A survey of leading Scottish businesswomen has found that most believe a glass ceiling still exists in the workplace.
The research carried out by the legal firm Tods Murray said that 57% had experience of the gender barrier.
Nearly a third of the women blamed the need for longer hours as a barrier to getting ahead and 29% said the lack of encouragement was also a factor.
However, the vast majority of the women rejected gender quotas for boardrooms.
The EU is planning to introduce quotas forcing companies to fill at least a fifth of their top jobs with women if the private sector does not increase female representation in the boardroom over the next year.
Fiona Buchanan, a banking and finance partner at Tods Murray, said: "It is clear that while more and more women are coming into the business arena, very few are making it into the boardrooms of Scotland's companies and organisations.
"We want to understand the barriers and the routes to success for Scotland's business women."
'Tenacity and ambition'
A total of 96 women, in mainly senior management and board positions, were questioned to find out why there was a lack of women in top jobs, ahead of a debate on the issue.

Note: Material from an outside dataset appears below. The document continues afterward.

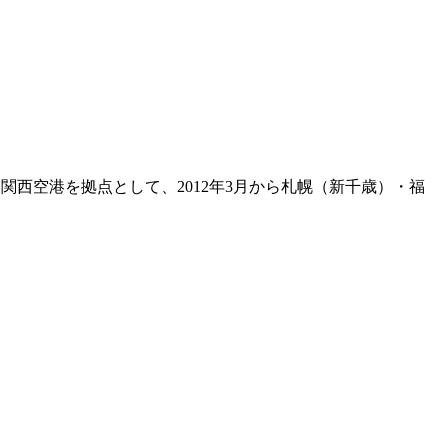
関西空港を拠点として、2012年3月から札幌（新千歳）・福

Of those who said they had successfully broken through the glass ceiling, 88% felt that they had to make some sacrifices along the way and those who chose not to did so for positive lifestyle reasons.
Susan Rice, managing director of Lloyds Banking Group Scotland - and the first woman to head a UK clearing bank, opened the debate and questioned whether glass ceilings existed.
She said: "As soon as we start blaming them for lack of success, we have given up trying. Taking our place in the boardroom requires hard work, tenacity, ambition and aspiration."
She added: "Being there can be stimulating and exciting - for some, though not for others. But the only way to find out is to reach for it."